心の病ではない?睡眠が取れない自律神経失調症の5つの特徴とは

自律神経失調症は子どもから高齢者まで誰もが患う可能性のあるものです。しかし、睡眠を始めとするその症状はあまりにも個人差が大きいため、自律神経失調症について漠然とした知識しか持っていない人が多いのが現状です。現在慢性的に感じている睡眠の問題が実は自律神経失調症という可能性もあるので、正しい認識を持って対応しましょう。

自律神経と睡眠

自律神経とは交感神経と副交感神経の総称で、呼吸など様々な体の活動を調節しています。「自律」と表現されている通り、心臓の鼓動のように自分の意思とは関係なく体の調整と維持を行います。交感神経と副交感神経はいずれも睡眠に関わっているため、バランスが崩れた自律神経失調症では睡眠の症状が現れる傾向にあります。

交感神経の睡眠への影響

交感神経は危機的状況において心身に緊張感を抱かせる神経で、他にも運動などのエネルギーが要る活動において体の機能を調節しています。興奮・緊張に関わる交感神経が過剰に働くと、睡眠を取りたいのに体がこわばっていたり、動悸がしたりしてなかなか寝付けないことがあります。

睡眠の際には副交感神経が本来優位になるべきなので、自律神経失調症では睡眠前に交感神経を落ち着ける工夫が必要になります。

副交感神経が善とは限らない

副交感神経は気持ちや体をリラックスさせるため、交感神経より優位に働いていればメリットだらけというイメージがありますが、それは誤りです。厳密に副交感神経の特徴を表現するとすれば「鎮静」というのがぴったりです。

つまり、本来は活動しなければならない時に副交感神経が働いてしまうと、不適切な場で睡眠したくなったり、体がだるくなったりしてしまいます。このことから、自律神経はあくまでもバランスが大事だということが分かります。

自律神経と心の病

自律神経失調症は実は精神疾患としては扱われず、医師によっては診断書にこの病名を書かないこともあります。というのも、自律神経失調症の睡眠をはじめとした症状はうつ病などの症状として現れることも頻繁にあり、自律神経失調症の治療だけでは不十分ということもあるからです。

睡眠の悩みが出てくる自律神経失調症は、実際には深刻な精神症状がないにも関わらず原因がはっきりしない不調が体に多く出ている状態を指します。

どのような治療が行われるか

自律神経失調症の治療は、服薬を行うこともあれば生活習慣の改善などで終わることもあります。

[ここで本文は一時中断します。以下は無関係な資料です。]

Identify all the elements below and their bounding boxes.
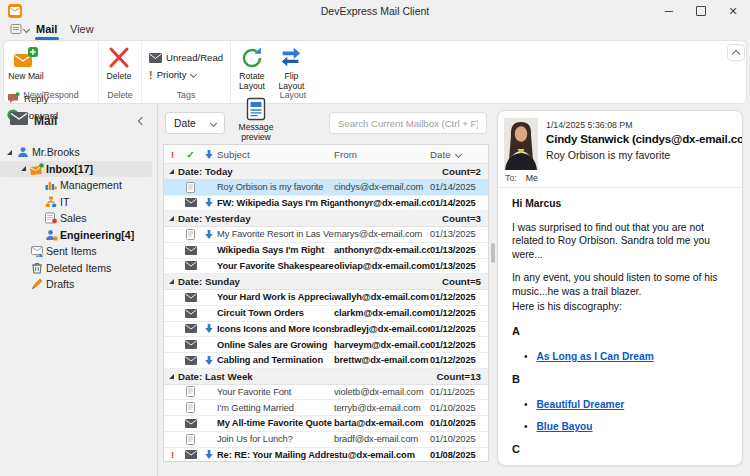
new-mail-button[interactable]: New Mail xyxy=(7,41,45,82)
arrow-down-icon xyxy=(200,324,217,333)
mail-row[interactable]: Your Favorite Fontvioletb@dx-email.com01… xyxy=(164,385,488,401)
mail-row[interactable]: Your Hard Work is Appreciatedwallyh@dx-e… xyxy=(164,290,488,306)
sender-avatar xyxy=(504,118,538,170)
from-column-header[interactable]: From xyxy=(334,149,430,160)
mail-date: 01/12/2025 xyxy=(430,355,488,365)
mail-row[interactable]: I'm Getting Marriedterryb@dx-email.com01… xyxy=(164,400,488,416)
delete-button[interactable]: Delete xyxy=(102,41,136,82)
search-input[interactable] xyxy=(329,112,487,134)
group-label: Date: Today xyxy=(178,166,233,177)
mail-row[interactable]: !Re: RE: Your Mailing Addressstu@dx-emai… xyxy=(164,448,488,463)
mail-row[interactable]: Join Us for Lunch?bradf@dx-email.com01/1… xyxy=(164,432,488,448)
expander-icon[interactable] xyxy=(4,149,15,156)
mail-group-header[interactable]: Date: SundayCount=5 xyxy=(164,274,488,290)
engineering-icon xyxy=(43,229,59,241)
maximize-button[interactable] xyxy=(692,2,710,20)
mail-row[interactable]: Roy Orbison is my favoritecindys@dx-emai… xyxy=(164,180,488,196)
song-link[interactable]: Blue Bayou xyxy=(537,420,593,433)
flip-layout-button[interactable]: Flip Layout xyxy=(274,41,308,92)
mail-row[interactable]: My All-time Favorite Quotebarta@dx-email… xyxy=(164,416,488,432)
mail-subject: I'm Getting Married xyxy=(217,403,334,413)
list-item: Blue Bayou xyxy=(524,420,730,433)
sidebar-item-sent-items[interactable]: Sent Items xyxy=(0,243,152,260)
discography-letter: C xyxy=(512,442,730,457)
mail-date: 01/12/2025 xyxy=(430,308,488,318)
close-button[interactable]: ✕ xyxy=(724,2,742,20)
unread-read-button[interactable]: Unread/Read xyxy=(149,49,223,66)
date-column-header[interactable]: Date xyxy=(430,149,488,160)
mail-from: terryb@dx-email.com xyxy=(334,403,430,413)
folder-label: Sent Items xyxy=(46,245,97,257)
group-count: Count=2 xyxy=(442,166,488,177)
mail-row[interactable]: Wikipedia Says I'm Rightanthonyr@dx-emai… xyxy=(164,243,488,259)
mail-row[interactable]: FW: Wikipedia Says I'm Rightanthonyr@dx-… xyxy=(164,196,488,212)
tab-view[interactable]: View xyxy=(70,23,94,35)
scrollbar-thumb[interactable] xyxy=(491,243,495,263)
new-mail-icon xyxy=(13,46,39,70)
mail-group-header[interactable]: Date: Last WeekCount=13 xyxy=(164,369,488,385)
sidebar-item-management[interactable]: Management xyxy=(0,177,152,194)
priority-button[interactable]: ! Priority xyxy=(149,66,223,83)
sidebar-item-inbox[interactable]: Inbox [17] xyxy=(0,161,152,178)
mail-date: 01/13/2025 xyxy=(430,229,488,239)
mail-row[interactable]: Circuit Town Ordersclarkm@dx-email.com01… xyxy=(164,306,488,322)
subject-column-header[interactable]: Subject xyxy=(217,149,334,160)
list-item: As Long as I Can Dream xyxy=(524,350,730,363)
mail-row[interactable]: My Favorite Resort in Las Vegasmarys@dx-… xyxy=(164,227,488,243)
group-by-dropdown[interactable]: Date xyxy=(165,112,225,134)
song-link[interactable]: Beautiful Dreamer xyxy=(537,398,625,411)
priority-column-icon[interactable]: ! xyxy=(164,149,181,160)
expander-icon[interactable] xyxy=(164,373,178,380)
group-label: Date: Yesterday xyxy=(178,213,251,224)
minimize-button[interactable] xyxy=(660,2,678,20)
envelope-icon xyxy=(181,419,200,428)
sidebar-item-sales[interactable]: Sales xyxy=(0,210,152,227)
drafts-icon xyxy=(29,278,45,290)
sidebar-item-mr-brooks[interactable]: Mr.Brooks xyxy=(0,144,152,161)
expander-icon[interactable] xyxy=(18,165,29,172)
reading-pane: 1/14/2025 5:36:08 PM Cindy Stanwick (cin… xyxy=(497,110,743,466)
mail-subject: Wikipedia Says I'm Right xyxy=(217,245,334,255)
note-icon xyxy=(181,402,200,413)
mail-row[interactable]: Cabling and Terminationbrettw@dx-email.c… xyxy=(164,353,488,369)
mail-row[interactable]: Icons Icons and More Iconsbradleyj@dx-em… xyxy=(164,322,488,338)
mail-from: clarkm@dx-email.com xyxy=(334,308,430,318)
sidebar-item-drafts[interactable]: Drafts xyxy=(0,276,152,293)
mail-from: bradleyj@dx-email.com xyxy=(334,324,430,334)
mail-from: barta@dx-email.com xyxy=(334,418,430,428)
expander-icon[interactable] xyxy=(164,215,178,222)
grid-body: Date: TodayCount=2Roy Orbison is my favo… xyxy=(164,164,488,462)
envelope-icon xyxy=(181,309,200,318)
read-column-icon[interactable]: ✓ xyxy=(181,149,200,160)
sidebar-item-it[interactable]: IT xyxy=(0,194,152,211)
tab-mail[interactable]: Mail xyxy=(36,23,57,35)
priority-icon: ! xyxy=(149,69,153,81)
rotate-layout-button[interactable]: Rotate Layout xyxy=(234,41,270,92)
sidebar-item-engineering[interactable]: Engineering [4] xyxy=(0,227,152,244)
quick-access-toolbar-button[interactable] xyxy=(10,23,29,35)
song-link[interactable]: As Long as I Can Dream xyxy=(537,350,654,363)
mail-group-header[interactable]: Date: TodayCount=2 xyxy=(164,164,488,180)
sidebar-title: Mail xyxy=(34,114,57,128)
folder-label: Deleted Items xyxy=(46,262,111,274)
mail-subject: My All-time Favorite Quote xyxy=(217,418,334,428)
title-bar: DevExpress Mail Client ✕ xyxy=(0,0,750,22)
sidebar-item-deleted-items[interactable]: Deleted Items xyxy=(0,260,152,277)
mail-from: oliviap@dx-email.com xyxy=(334,261,430,271)
expander-icon[interactable] xyxy=(164,168,178,175)
mail-group-header[interactable]: Date: YesterdayCount=3 xyxy=(164,211,488,227)
folder-label: IT xyxy=(60,196,69,208)
management-icon xyxy=(43,179,59,191)
mail-row[interactable]: Online Sales are Growingharveym@dx-email… xyxy=(164,337,488,353)
arrow-column-icon[interactable] xyxy=(200,150,217,159)
user-icon xyxy=(15,146,31,158)
mail-row[interactable]: Your Favorite Shakespeare Playoliviap@dx… xyxy=(164,259,488,275)
ribbon-collapse-button[interactable] xyxy=(727,44,745,61)
chevron-left-icon[interactable] xyxy=(138,117,146,125)
mail-from: anthonyr@dx-email.com xyxy=(334,245,430,255)
message-body: Hi Marcus I was surprised to find out th… xyxy=(498,187,742,465)
mail-from: brettw@dx-email.com xyxy=(334,355,430,365)
group-count: Count=3 xyxy=(442,213,488,224)
arrow-down-icon xyxy=(200,356,217,365)
expander-icon[interactable] xyxy=(164,278,178,285)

服薬を行う時は、たとえば症状として不眠が現れている場合は少しだけ睡眠薬を処方するといった症状に応じた流れが特徴的です。

また、うつ病などの症状として自律神経失調症のような現象が起こっている場合は、精神疾患の治療をメインに行うことになります。このケースでは精神疾患の方の治療に進展があれば、身体症状も落ち着いてくるというのがポイントです。

どこで治療する?

心の病の可能性も否定できない自律神経失調症のような症状が出た場合、まずは心療内科を受診しましょう。特に精神症状が強くない場合は医師と相談し、睡眠外来や他の診療科で別の疾患が隠れていないか検査することがあります。

各検査を経たうえで原因がわからないということになれば、自律神経失調症が強く疑われて治療が進められていく流れが多いです。このように自律神経失調症のポイントは、睡眠時無呼吸症候群やうつなど他の疾患としっかり区別することです。